Folks, we're living through turbulent times through the Middle East. The entire region is roiling. Look at the papers today at what is occurring in North Africa, Egypt, Syria. Everywhere you look, we are engaged in change. The United States and Israel are together meeting these challenges. Do we agree on everything? At times we have not agreed on everything. We've had disagreements over the status of Jerusalem. It's very interesting - with this close relationship it's one of the few alliances in history where one member in the alliance doesn't recognize the capital of the other. For the record, Israel does recognize Washington, D.C. as the capital of the United States. We've had differences on matters relating to the peace process, we've had differences relating to the Iranian nuclear challenge. But the fact of the matter is today, on both these issues, our positions are almost identical. We both call for the direct and immediate resumption of the peace talks between Israel and the Palestinian leadership leading to a two-state solution for the two peoples. We've both committed to preventing Iran from developing and acquiring nuclear weapons. The great litmus of any alliance is not whether the two partners to the alliance agree on everything. The great test is how you can overcome those differences and how you can move forward and find common ground. And on every test, every crucible, the U.S.-Israel alliance has proven to be one of the great and unbreakable friendships in history.

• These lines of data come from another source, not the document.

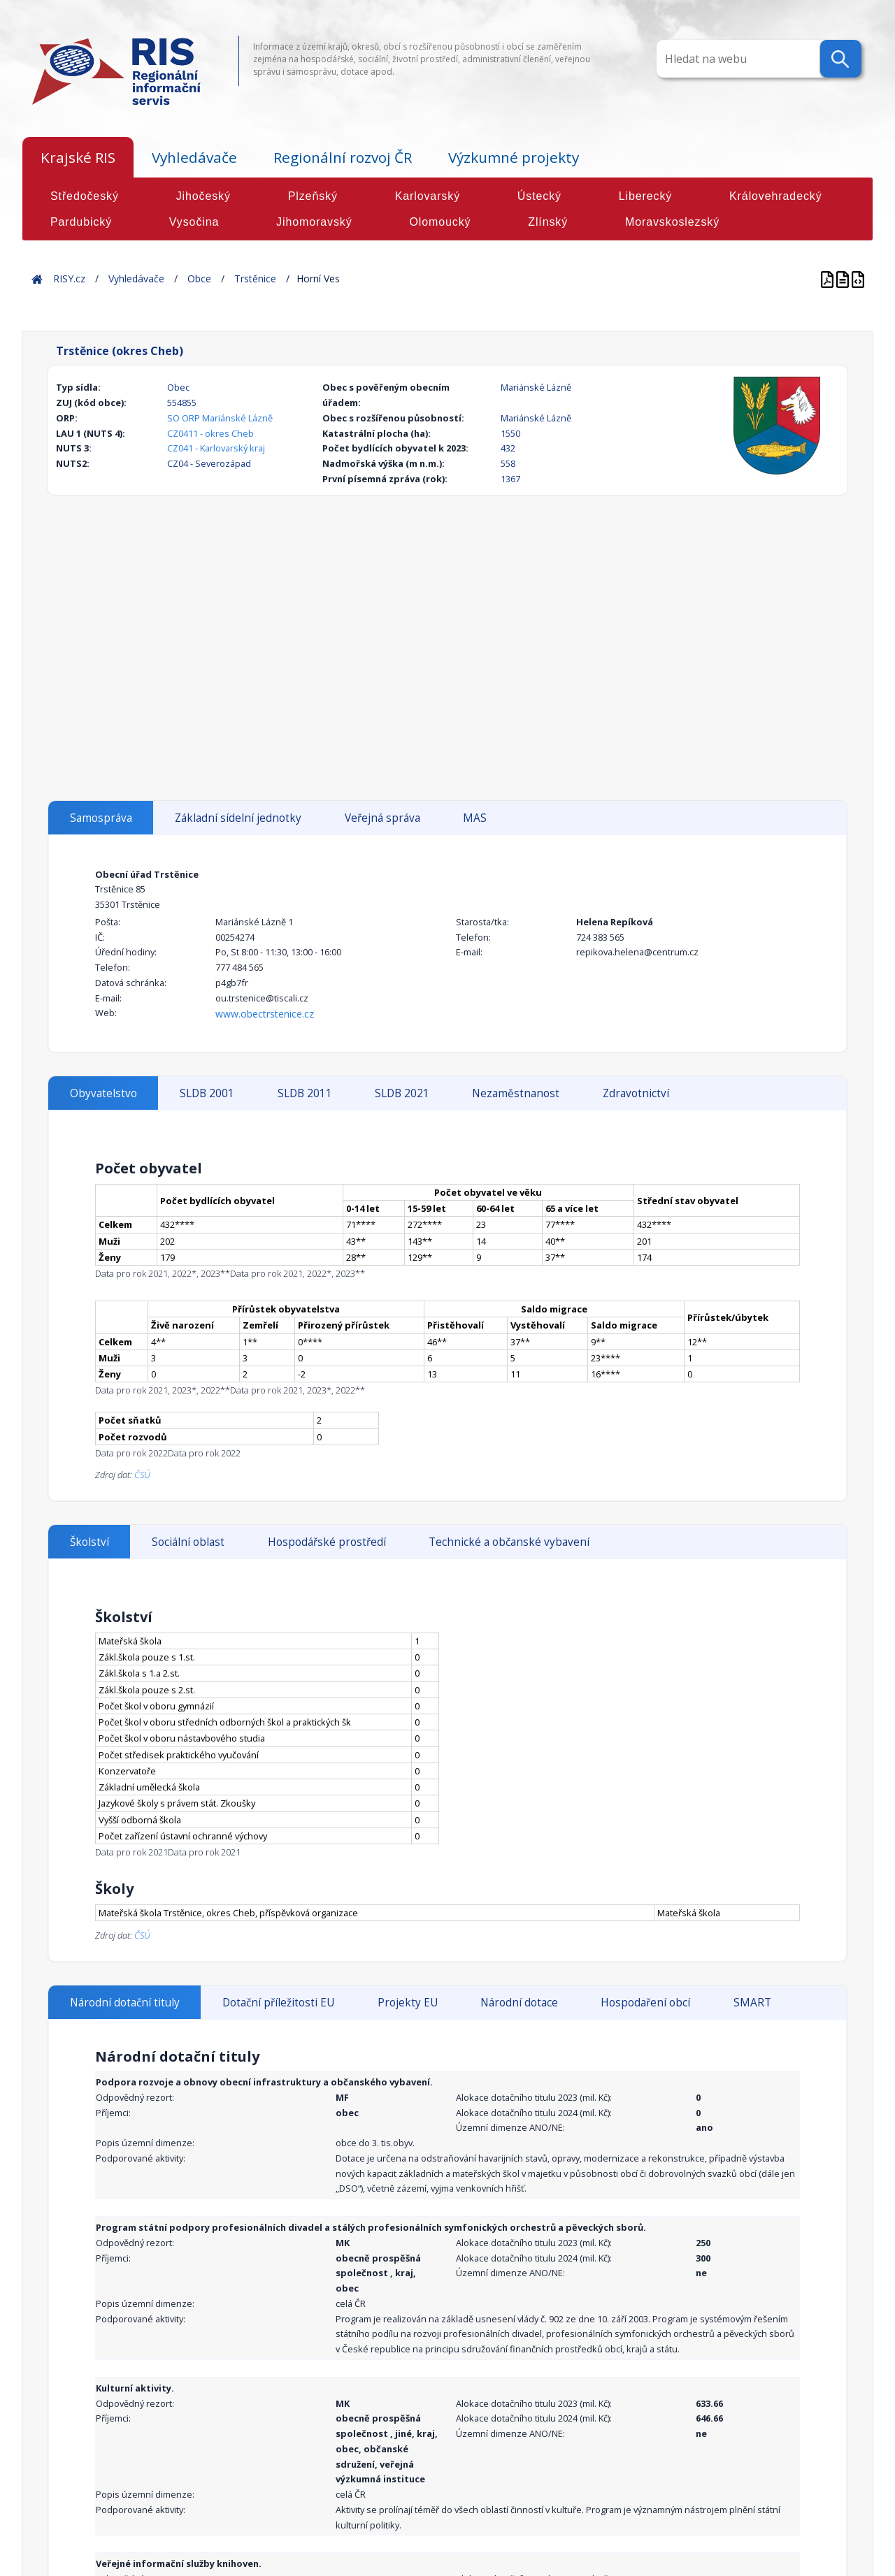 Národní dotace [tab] (519, 2002)
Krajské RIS (78, 157)
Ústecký (539, 196)
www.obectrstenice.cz (264, 1013)
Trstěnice (255, 278)
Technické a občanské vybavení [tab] (509, 1542)
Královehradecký (775, 196)
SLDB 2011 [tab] (305, 1093)
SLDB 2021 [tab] (402, 1093)
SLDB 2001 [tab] (207, 1093)
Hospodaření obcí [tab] (645, 2002)
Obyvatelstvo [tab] (103, 1093)
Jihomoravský (314, 222)
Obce (199, 278)
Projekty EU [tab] (408, 2002)
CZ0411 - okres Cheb (210, 433)
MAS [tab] (475, 818)
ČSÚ (142, 1474)
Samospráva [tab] (101, 818)
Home (37, 278)
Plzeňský (313, 196)
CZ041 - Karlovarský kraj (216, 448)
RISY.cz (69, 278)
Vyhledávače (194, 157)
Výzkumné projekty (513, 157)
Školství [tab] (89, 1542)
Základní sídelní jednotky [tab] (238, 818)
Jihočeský (203, 196)
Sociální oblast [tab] (188, 1542)
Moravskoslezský (672, 222)
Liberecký (646, 196)
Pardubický (81, 222)
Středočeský (84, 196)
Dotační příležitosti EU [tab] (278, 2002)
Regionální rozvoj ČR (342, 157)
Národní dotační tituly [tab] (125, 2002)
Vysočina (194, 222)
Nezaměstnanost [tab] (515, 1093)
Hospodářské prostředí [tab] (327, 1542)
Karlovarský (427, 196)
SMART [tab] (752, 2002)
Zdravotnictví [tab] (636, 1093)
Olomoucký (440, 222)
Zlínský (548, 222)
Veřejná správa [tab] (382, 818)
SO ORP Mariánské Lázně (220, 418)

Looking forward to the Middle East - two years from now, two weeks from now, two hours from now - nobody can tell you what's going to happen in this region. I come from the field of history. As an historian I had enough problems predicting the past. I'm not going to tell you what's going to happen in the Middle East in the next two hours. There's one thing that you can count on, one certainty about our region - and again whether it's two hours, two weeks, two years, twenty years - there's going to be one country in this region which is stable, which is economically robust, which has a citizen's army which is larger than the British and French armies combined, which has never known a nanosecond of non-democratic governance, and which is unabashedly, unreservedly, unequivocally pro-American. You will never find an anti-American demonstration in the State of Israel. American flags are never burned in the streets of Israel - they're waved in the streets of Israel. Come on our Independence Day, when Israelis wave Israeli flags and American flags together. There's no substitute for that, just as there's no substitute for Israel for the United States of America, for the United States of America there's no substitute for the State of Israel.

Israel is not only America's ally, Israel is America's ultimate ally. And I thank you.